Ford handed him a card and the chief regarded it suspiciously before stuffing it in his breast pocket and standing. “If there’s nothing else …”
“Actually, Chief Clay, I’m just curious,” said Ford, leaning in and lowering his voice to a low, just-between-us-cops tone. “Do you think that Eleanor Ross killed her husband? Did she get away with murder?”
He looked at Ford and an ugly smile split his face. “Tell you what. You were thinking of marrying one of those Ross women? I’d tell you to think again.”
W
ord was that he wasn’t welcome in the tunnels any longer. But that was just too damn bad. Word was that Rain, the omniscient, omnipresent Rain whom the bottom-feeders had deified into their lord and savior, was angry over Violet’s murder and was planning to make him pay. Jed couldn’t give a shit less. He didn’t fear the wrath of Rain the way Horatio the Dwarf seemed to when he’d found Jed and delivered the news.
“You better leave, and leave soon,” he’d said, shifting nervously from foot to foot and wringing his hands. Jed handed him a black-and-white cookie for his warning. Horatio was funny that way. He didn’t care about money or drugs; he didn’t even drink. But he had a sweet tooth and kept Jed in the loop for fresh cookies and pastries from some of the fine food purveyors in the city. Horatio didn’t like packaged foods; only freshly baked would do.
“I’m not going anywhere, Horatio,” he’d said, patting the little man on the head.
“That’s what you said before. Where would you be now if you hadn’t listened?” he asked, his mouth full of cookie.

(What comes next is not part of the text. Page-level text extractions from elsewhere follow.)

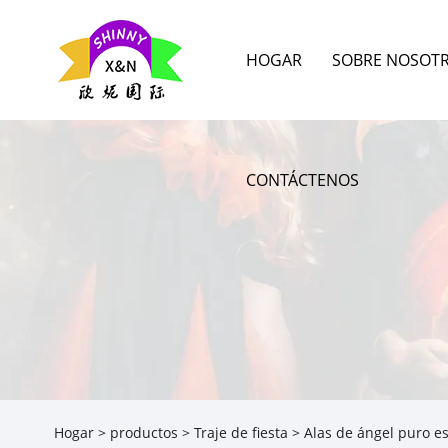
HOGAR
SOBRE NOSOT
CONTÁCTENOS
Hogar
>
productos
>
Traje de fiesta
> Alas de ángel puro 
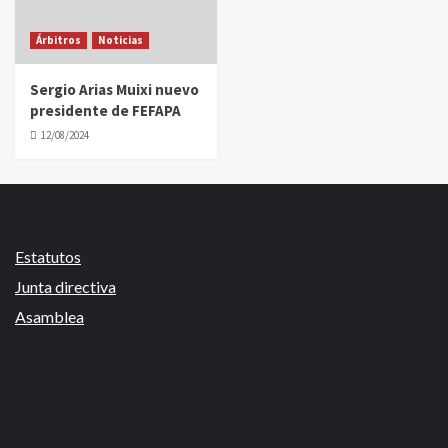
Árbitros
Noticias
Sergio Arias Muixi nuevo
presidente de FEFAPA
12/08/2024
Estatutos
Junta directiva
Asamblea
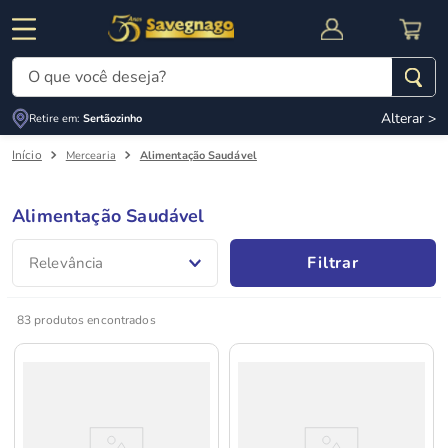
O que você deseja?
Alterar >
Retire em:
Sertãozinho
Termos mais buscados
Mercearia
Alimentação Saudável
1
º
leite
2
º
cafe
Alimentação Saudável
RNAL
CUPOM DE DESCONTO
3
º
cerveja
Filtrar
Relevância
4
º
carne
5
º
arroz
83
produtos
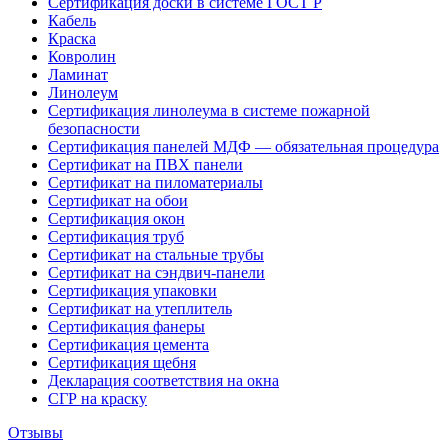
Сертификация доски в системе ГОСТ Р
Кабель
Краска
Ковролин
Ламинат
Линолеум
Сертификация линолеума в системе пожарной
безопасности
Сертификация панелей МДФ — обязательная процедура
Сертификат на ПВХ панели
Сертификат на пиломатериалы
Сертификат на обои
Сертификация окон
Сертификация труб
Сертификат на стальные трубы
Сертификат на сэндвич-панели
Сертификация упаковки
Сертификат на утеплитель
Сертификация фанеры
Сертификация цемента
Сертификация щебня
Декларация соответствия на окна
СГР на краску
Отзывы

It was true. When Horatio had pounded on his door yesterday to warn Jed about the approach of intruders, he’d had only twenty minutes to pack his belongings and disappear deeper into the tunnels. He’d loaded Horatio up like a pack mule and sent him off while he waited in the darkness. When Jeffrey Mark and Dax Chicago burst into his hovel, he quickly and easily killed their guide, so they
would have no choice but to turn around and go back. He’d thought about going after them, too, when they were trapped with no exit in his space. But Dax Chicago stood at the door, never turning his back. And he had the biggest handgun Jed had ever seen. That one couldn’t be trusted to go down easily; he was crazy. Not to mention incredibly strong. So Jed slung Violet’s body over his shoulder—she was surprisingly heavy for such a short woman—and disappeared. He dumped her where she would be found. He wanted the twisted corpse to be a warning to those who might think about trying to lead anyone to him again.